Instructions to follow
I would like the lines below, from the one with "Лауреат отраслевой премии в" through the one with "Årets Butik 2025 inom Skönhet", copied exactly and without any pictures.

Stored items from a collection
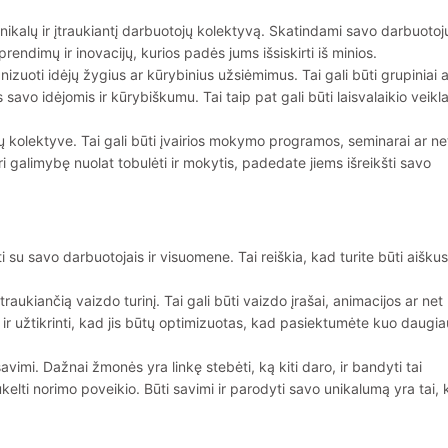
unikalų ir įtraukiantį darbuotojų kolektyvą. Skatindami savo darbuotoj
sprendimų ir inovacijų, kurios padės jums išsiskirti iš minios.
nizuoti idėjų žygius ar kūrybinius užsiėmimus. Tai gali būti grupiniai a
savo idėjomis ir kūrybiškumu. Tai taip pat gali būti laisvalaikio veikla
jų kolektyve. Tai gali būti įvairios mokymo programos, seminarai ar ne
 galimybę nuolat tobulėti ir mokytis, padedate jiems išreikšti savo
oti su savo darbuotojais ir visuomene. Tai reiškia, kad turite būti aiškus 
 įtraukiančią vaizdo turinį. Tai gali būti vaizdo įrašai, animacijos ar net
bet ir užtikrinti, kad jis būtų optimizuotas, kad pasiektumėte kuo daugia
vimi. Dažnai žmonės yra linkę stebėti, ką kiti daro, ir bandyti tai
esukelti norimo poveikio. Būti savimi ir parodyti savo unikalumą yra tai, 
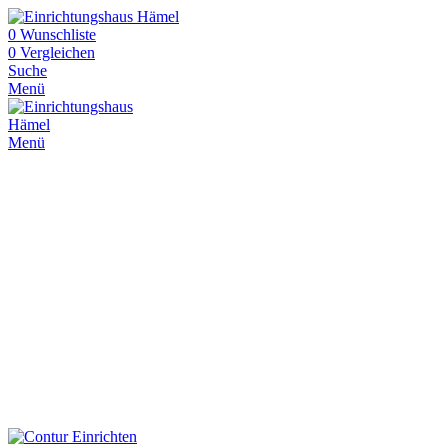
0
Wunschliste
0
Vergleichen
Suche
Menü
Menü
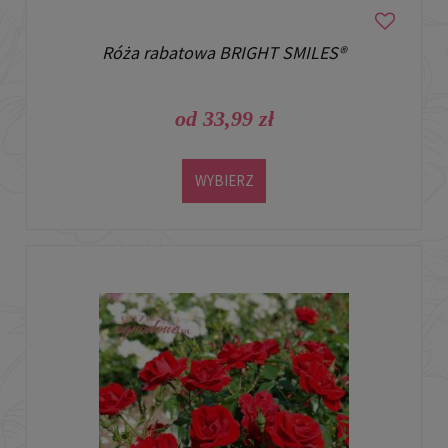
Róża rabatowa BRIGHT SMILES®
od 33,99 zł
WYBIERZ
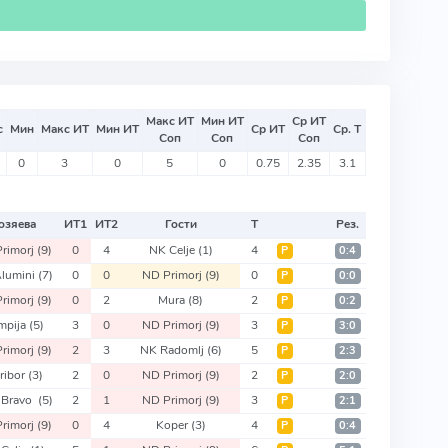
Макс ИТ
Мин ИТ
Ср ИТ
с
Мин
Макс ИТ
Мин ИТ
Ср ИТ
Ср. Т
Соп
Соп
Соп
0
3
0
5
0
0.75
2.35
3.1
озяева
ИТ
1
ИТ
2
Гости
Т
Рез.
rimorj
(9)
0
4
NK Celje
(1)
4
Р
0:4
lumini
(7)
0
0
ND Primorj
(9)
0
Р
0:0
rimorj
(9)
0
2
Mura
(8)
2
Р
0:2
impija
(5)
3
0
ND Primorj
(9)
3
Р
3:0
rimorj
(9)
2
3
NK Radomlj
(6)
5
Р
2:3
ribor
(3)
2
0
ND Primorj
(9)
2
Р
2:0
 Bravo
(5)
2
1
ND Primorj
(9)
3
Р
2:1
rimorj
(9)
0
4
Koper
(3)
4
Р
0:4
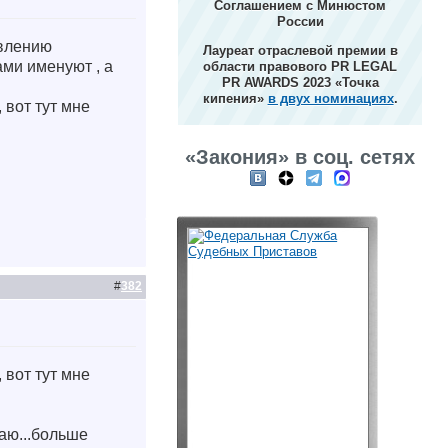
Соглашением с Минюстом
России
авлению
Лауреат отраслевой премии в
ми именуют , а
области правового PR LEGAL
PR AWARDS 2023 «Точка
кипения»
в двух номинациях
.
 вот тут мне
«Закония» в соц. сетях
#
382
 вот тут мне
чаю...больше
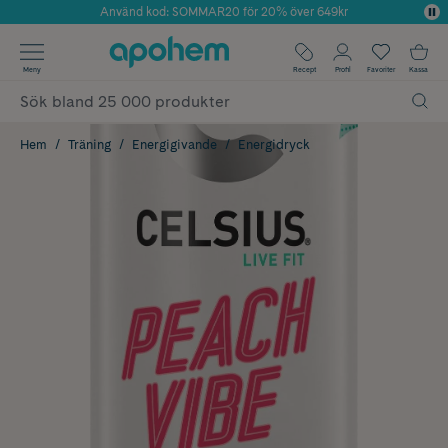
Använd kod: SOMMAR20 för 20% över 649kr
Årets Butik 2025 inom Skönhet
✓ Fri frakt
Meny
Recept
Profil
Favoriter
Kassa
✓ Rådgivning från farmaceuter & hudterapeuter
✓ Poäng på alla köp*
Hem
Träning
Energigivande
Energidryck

Your solution
Лауреат отраслевой премии в
ми именуют , а
области правового PR LEGAL
PR AWARDS 2023 «Точка
кипения»
в двух номинациях
.
 вот тут мне
«Закония» в соц. сетях
#
382
 вот тут мне
чаю...больше
Använd kod: SOMMAR20 för 20% över 649kr
Årets Butik 2025 inom Skönhet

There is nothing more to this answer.